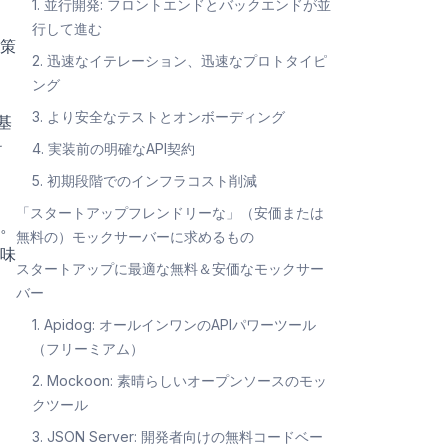
1. 並行開発: フロントエンドとバックエンドが並
行して進む
策
2. 迅速なイテレーション、迅速なプロトタイピ
ング
3. より安全なテストとオンボーディング
基
4. 実装前の明確なAPI契約
5. 初期段階でのインフラコスト削減
「スタートアップフレンドリーな」（安価または
。
無料の）モックサーバーに求めるもの
味
スタートアップに最適な無料＆安価なモックサー
バー
1. Apidog: オールインワンのAPIパワーツール
（フリーミアム）
2. Mockoon: 素晴らしいオープンソースのモッ
クツール
3. JSON Server: 開発者向けの無料コードベー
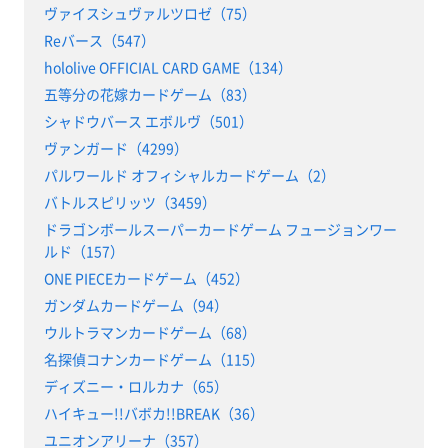
ヴァイスシュヴァルツロゼ（75）
Reバース（547）
hololive OFFICIAL CARD GAME（134）
五等分の花嫁カードゲーム（83）
シャドウバース エボルヴ（501）
ヴァンガード（4299）
パルワールド オフィシャルカードゲーム（2）
バトルスピリッツ（3459）
ドラゴンボールスーパーカードゲーム フュージョンワー
ルド（157）
ONE PIECEカードゲーム（452）
ガンダムカードゲーム（94）
ウルトラマンカードゲーム（68）
名探偵コナンカードゲーム（115）
ディズニー・ロルカナ（65）
ハイキュー!!バボカ!!BREAK（36）
ユニオンアリーナ（357）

★ ★ ★ ★

ABOUT THIS EXERCISE:
The response should repeat every entry above exactly and include none of the pictures.

RESPONSE TO THIS EXERCISE:
1. 並行開発: フロントエンドとバックエンドが並
行して進む
策
2. 迅速なイテレーション、迅速なプロトタイピ
ング
3. より安全なテストとオンボーディング
基
4. 実装前の明確なAPI契約
5. 初期段階でのインフラコスト削減
「スタートアップフレンドリーな」（安価または
。
無料の）モックサーバーに求めるもの
味
スタートアップに最適な無料＆安価なモックサー
バー
1. Apidog: オールインワンのAPIパワーツール
（フリーミアム）
2. Mockoon: 素晴らしいオープンソースのモッ
クツール
3. JSON Server: 開発者向けの無料コードベー
ヴァイスシュヴァルツロゼ（75）
Reバース（547）
hololive OFFICIAL CARD GAME（134）
五等分の花嫁カードゲーム（83）
シャドウバース エボルヴ（501）
ヴァンガード（4299）
パルワールド オフィシャルカードゲーム（2）
バトルスピリッツ（3459）
ドラゴンボールスーパーカードゲーム フュージョンワー
ルド（157）
ONE PIECEカードゲーム（452）
ガンダムカードゲーム（94）
ウルトラマンカードゲーム（68）
名探偵コナンカードゲーム（115）
ディズニー・ロルカナ（65）
ハイキュー!!バボカ!!BREAK（36）
ユニオンアリーナ（357）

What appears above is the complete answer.